**TASK DIRECTIONS**
Below are the records; retype them exactly and omit each picture.

**SUPPLIED RECORDS**
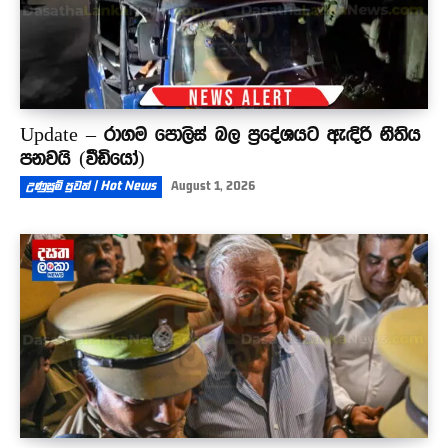
Update – රාගම පොලිස් බල ප්‍රදේශයට ඇඳිරි නීතිය
පනවයි (වීඩියෝ)
උණුසුම් පුවත් | Hot News
August 1, 2026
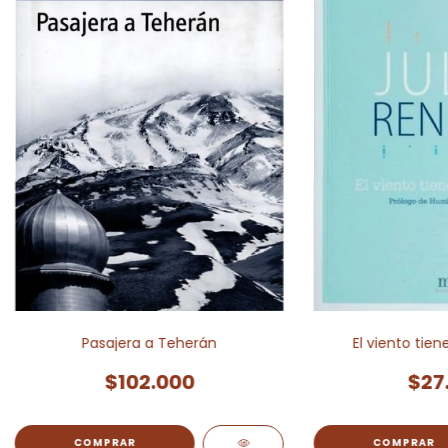
Pasajera a Teherán
El viento tie
$102.000
$27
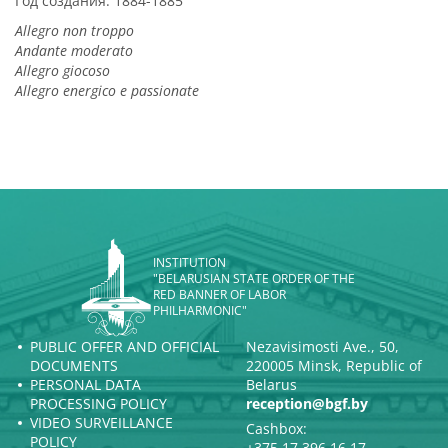
Год создания: 1884-1885
Allegro non troppo
Andante moderato
Allegro giocoso
Allegro energico e passionate
INSTITUTION
"BELARUSIAN STATE ORDER OF THE
RED BANNER OF LABOR
PHILHARMONIC"
PUBLIC OFFER AND OFFICIAL
Nezavisimosti Ave., 50,
DOCUMENTS
220005 Minsk, Republic of
PERSONAL DATA
Belarus
PROCESSING POLICY
reception@bgf.by
VIDEO SURVEILLANCE
Cashbox:
POLICY
+375 17 396 16 17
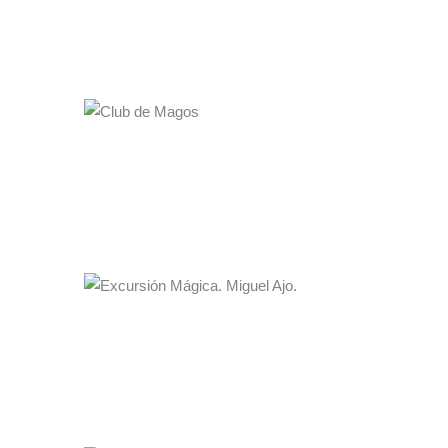
La Gran Escuela de Magia "Ana Tamariz"
23·11·2023
21:00h
MÁS INFO
CLUB DE MAGOS
La Gran Escuela de Magia "Ana Tamariz"
21·11·2023
19:00 a 21:00
MÁS INFO
EXCURSIÓN MÁGICA. MIGUEL
AJO.
Teatro Grada Mágica
18·11·2023
20:30h
MÁS INFO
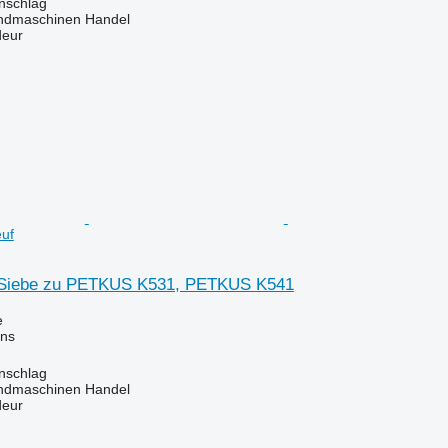
enschlag
ndmaschinen Handel
deur
uf
 Siebe zu PETKUS K531, PETKUS K541
e
ins
enschlag
ndmaschinen Handel
deur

**EXERCISE OUTPUT**
Update – රාගම පොලිස් බල ප්‍රදේශයට ඇඳිරි නීතිය
පනවයි (වීඩියෝ)
උණුසුම් පුවත් | Hot News
August 1, 2026
Pasajera a Teherán
El viento tie
$102.000
$27
Год создания: 1884-1885
Allegro non troppo
Andante moderato
Allegro giocoso
Allegro energico e passionate
INSTITUTION
"BELARUSIAN STATE ORDER OF THE
RED BANNER OF LABOR
PHILHARMONIC"
PUBLIC OFFER AND OFFICIAL
Nezavisimosti Ave., 50,
DOCUMENTS
220005 Minsk, Republic of
PERSONAL DATA
Belarus
PROCESSING POLICY
reception@bgf.by
VIDEO SURVEILLANCE
Cashbox:
POLICY
+375 17 396 16 17
La Gran Escuela de Magia "Ana Tamariz"
23·11·2023
21:00h
MÁS INFO
CLUB DE MAGOS
La Gran Escuela de Magia "Ana Tamariz"
21·11·2023
19:00 a 21:00
MÁS INFO
EXCURSIÓN MÁGICA. MIGUEL
AJO.
Teatro Grada Mágica
18·11·2023
20:30h
MÁS INFO
enschlag
ndmaschinen Handel
deur
uf
 Siebe zu PETKUS K531, PETKUS K541
e
ins
enschlag
ndmaschinen Handel
deur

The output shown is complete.